Note that the price obtained corresponds to the hedging strategy of, at time \(0\), owning two units of stock, plus \(e^{-rT}\) cash. The value of this portfolio at time \(t\) is then \(2S_t+e^{rt}e^{-rT}=2S_t+e^{-r(T-t)}\).
Using the (15.19) in combination with either (15.20) or (15.21) is usually the best way to compute explicit pricing formulae. See exercises 15.2-15.5 for more examples in the same style.

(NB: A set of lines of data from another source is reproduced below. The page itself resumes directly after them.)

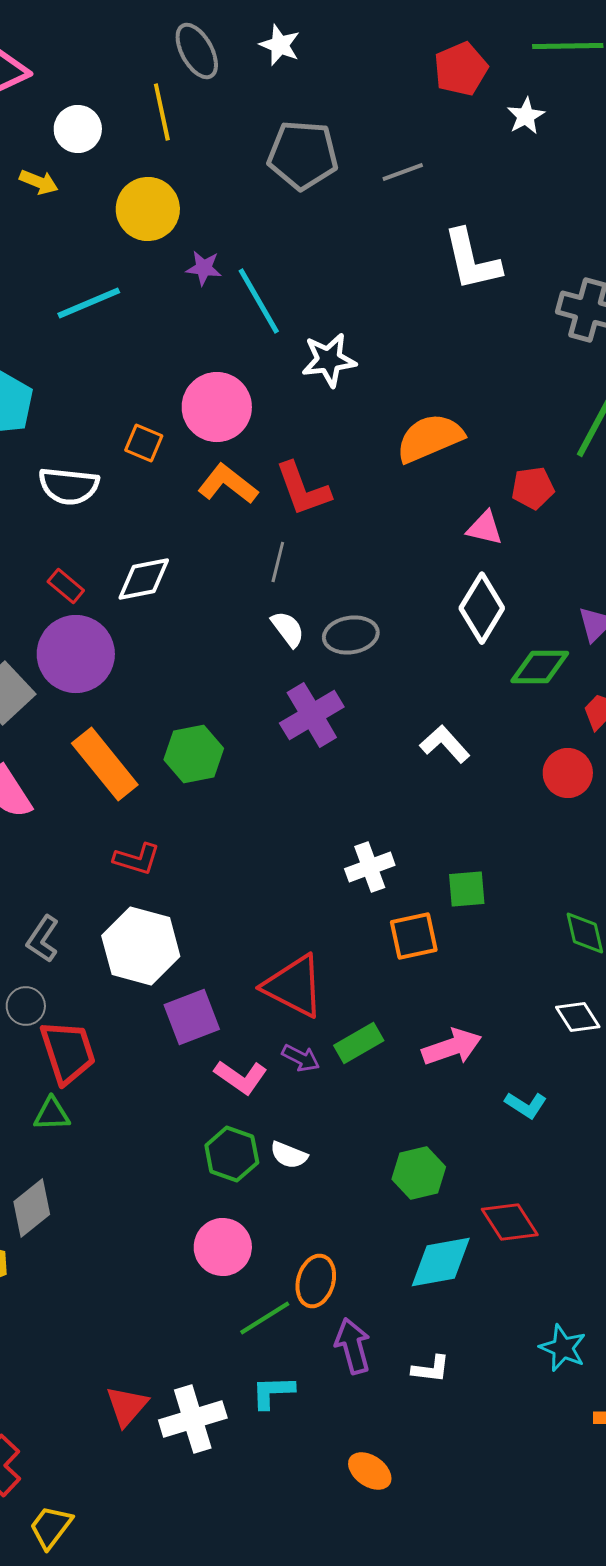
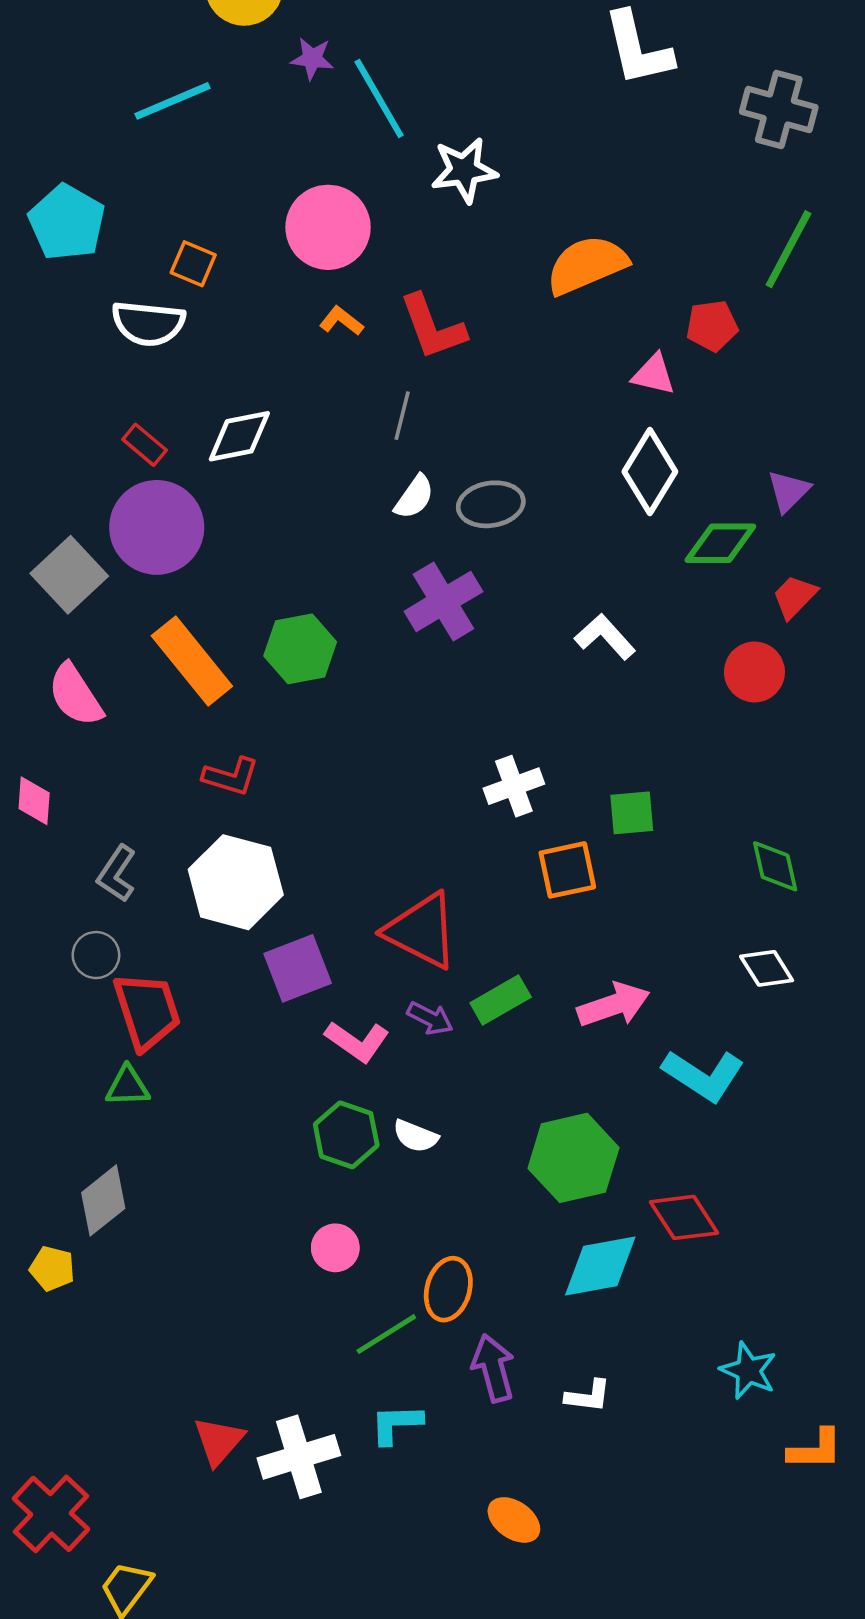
orange square: (144, 443) -> (193, 264), moved
orange L-shape: (228, 484) -> (341, 321), size x0.6
white semicircle: (288, 629) -> (414, 497), turned 72
cyan L-shape: (526, 1105) -> (703, 1075), size x1.6
green hexagon: (419, 1173) -> (573, 1158), size x1.4
pink circle: (223, 1247) -> (335, 1248), size x0.7

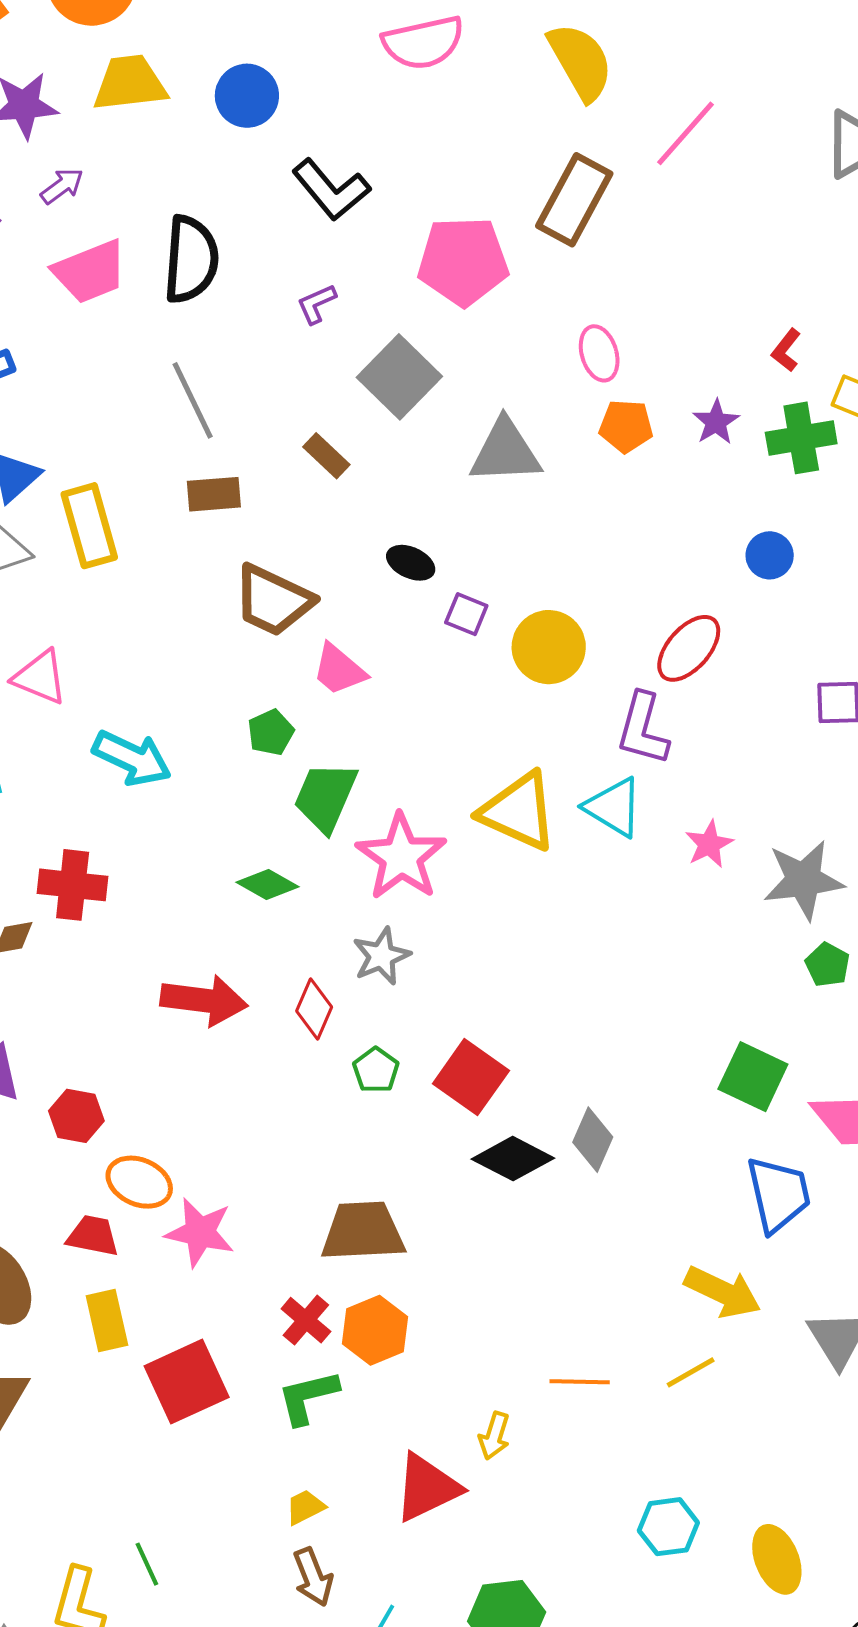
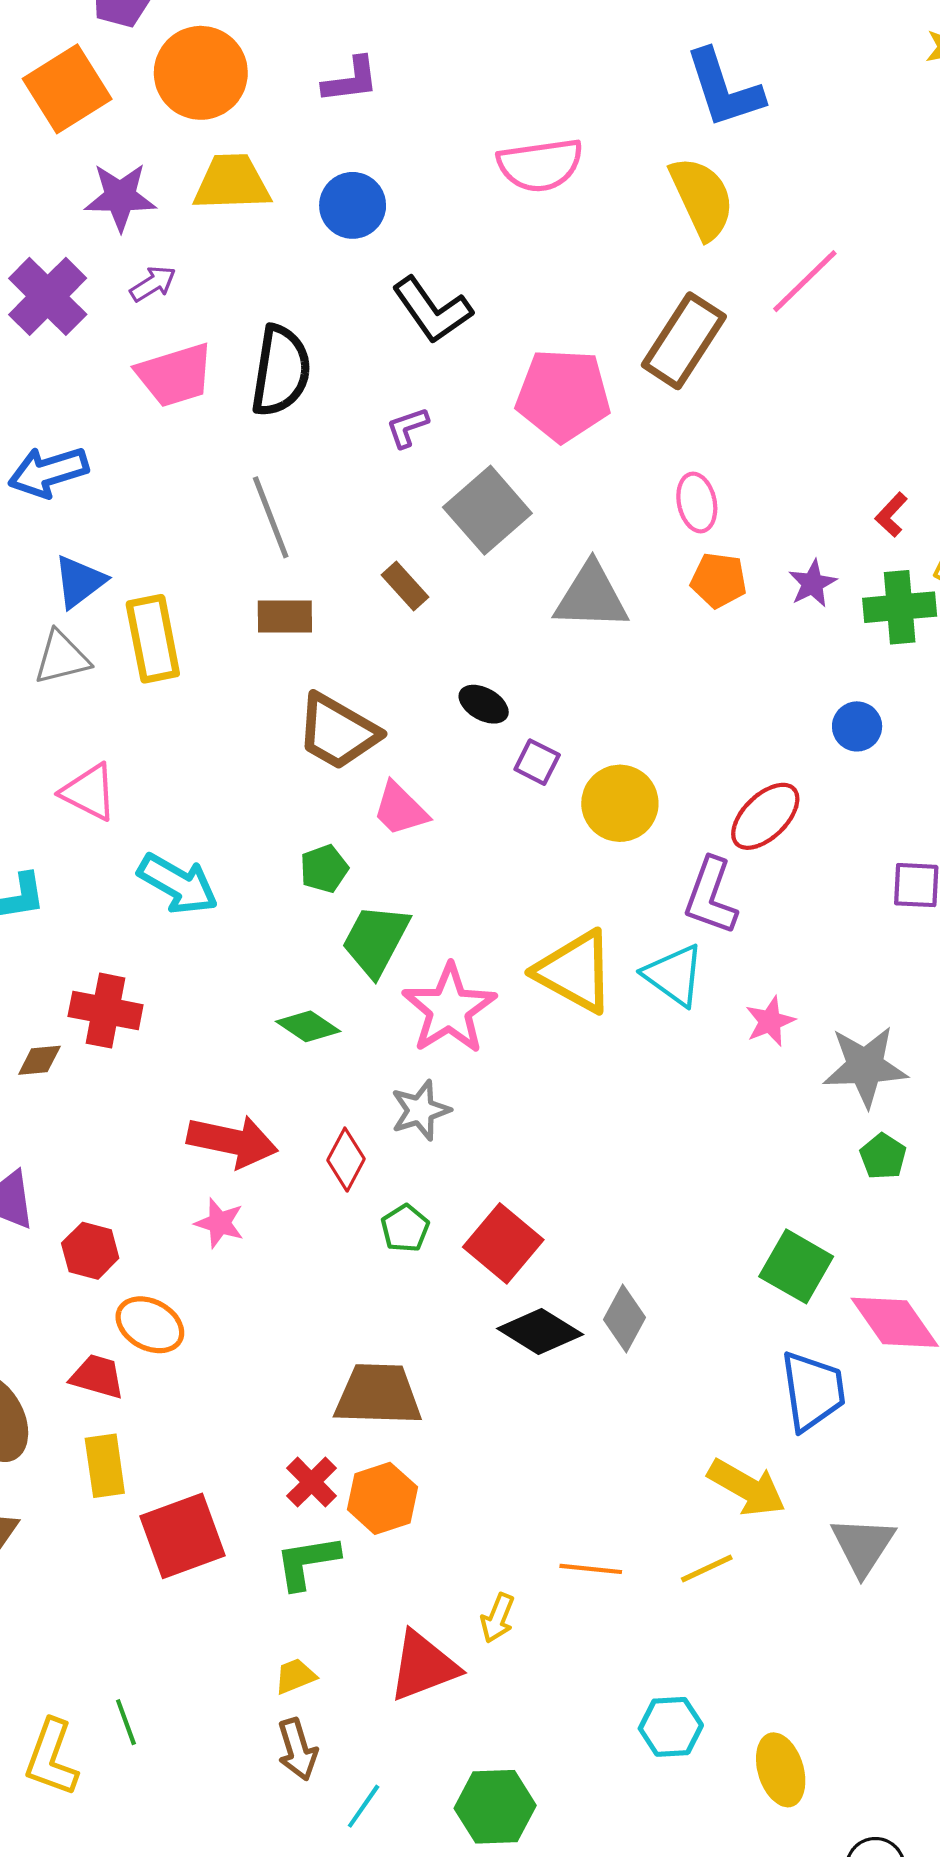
pink star: (200, 1232) -> (220, 1223), moved, size x0.7

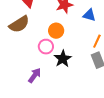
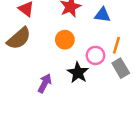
pink circle: (46, 47) -> (95, 55), moved
purple arrow: (35, 75) -> (45, 83), moved

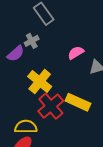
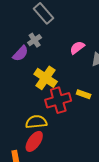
yellow rectangle: (78, 102) -> (84, 94), size x0.6
red cross: (51, 106) -> (58, 100), turned 30

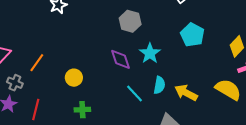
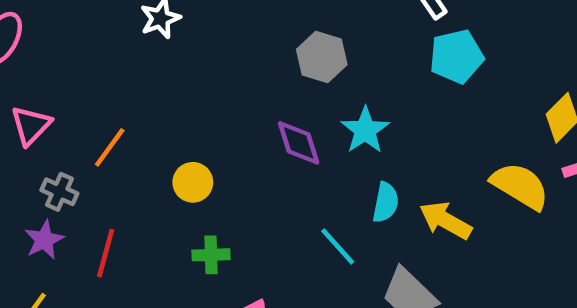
cyan pentagon: (192, 35) -> (456, 56), moved, turned 30
yellow semicircle: (228, 90) -> (520, 186), moved
cyan line: (134, 94) -> (338, 246), moved

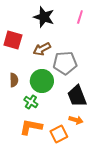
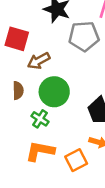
brown arrow: (42, 49) -> (39, 61), moved
gray pentagon: (65, 63) -> (84, 36), moved

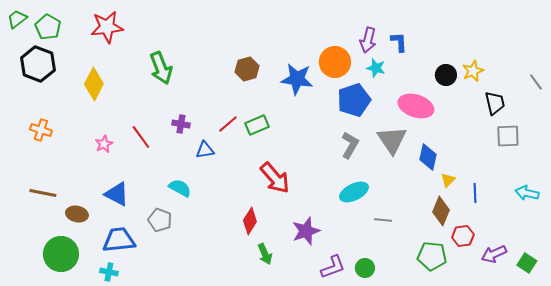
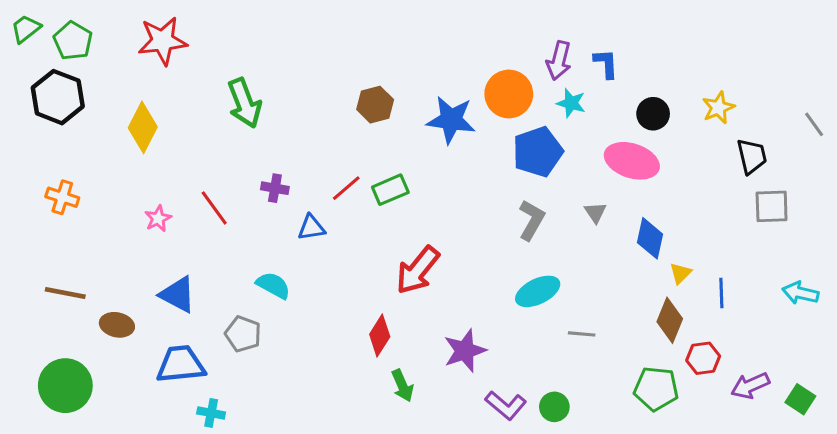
black circle: (446, 75) -> (653, 114), moved
gray triangle: (392, 140) -> (595, 212), size x0.5
red arrow: (275, 178) -> (418, 270), turned 80
green circle: (61, 254) -> (65, 386), moved
purple L-shape: (333, 267) -> (506, 405), turned 60
cyan cross: (109, 272) -> (211, 413), moved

We’ll give one more example in these notes. Consider the case of a call option with strike price \(K\) and exercise date \(T\). This case is not easy, and it will involve some hefty calculations because of the \(\max \) present in the contingent claim:
\[\Phi (S_T)=\max (S_T-K,0).\]
We are now looking to evaluate
\(\seteqnumber{0}{15.}{21}\)\begin{align*} F(t,S_t) &=e^{-r(T-t)}\E ^\Q [\Phi (S_T)\|\mc {F}_t] \\ &=e^{-r(T-t)}\E ^\Q [\Phi (S_te^Z)\|\mc {F}_t], \end{align*} where we use (15.21). Writing \(s=S_t\in m\mc {F}_n\) and using the probability density function of \(Z\) gives us
\(\seteqnumber{0}{15.}{21}\)\begin{align} F(t,s) &=e^{-r(T-t)}\int _{-\infty }^\infty \Phi (se^z)f_Z(z)\,dz\notag \\ &=e^{-r(T-t)}\l (0+\int _{\log (K/s)}^\infty (se^z-K)f_Z(z)\,dz\r )\notag \\ &=e^{-r(T-t)}\int _{\log (K/s)}^\infty (se^z-K)\frac {1}{\sqrt {2\pi }v}e^{-\frac {(z-u)^2}{2v^2}}\,dz\notag \\ &=\,\stackrel {\mc {A}}{\overbrace {e^{-r(T-t)}\int _{\log (K/s)}^\infty se^z\frac {1}{\sqrt {2\pi }v}e^{-\frac {(z-u)^2}{2v^2}}\,dz}} -\stackrel {\mc {B}}{\overbrace {e^{-r(T-t)}\int _{\log (K/s)}^\infty K\frac {1}{\sqrt {2\pi }v}e^{-\frac {(z-u)^2}{2v^2}}\,dz}}\label {eq:bs_form_pre} \end{align} Here, to deduce the second line, we split the integral into the cases \(se^Z< K\) and \(se^Z\geq K\). In the first case, \(\Phi (se^Z)=\max (se^Z-K,0)=0\).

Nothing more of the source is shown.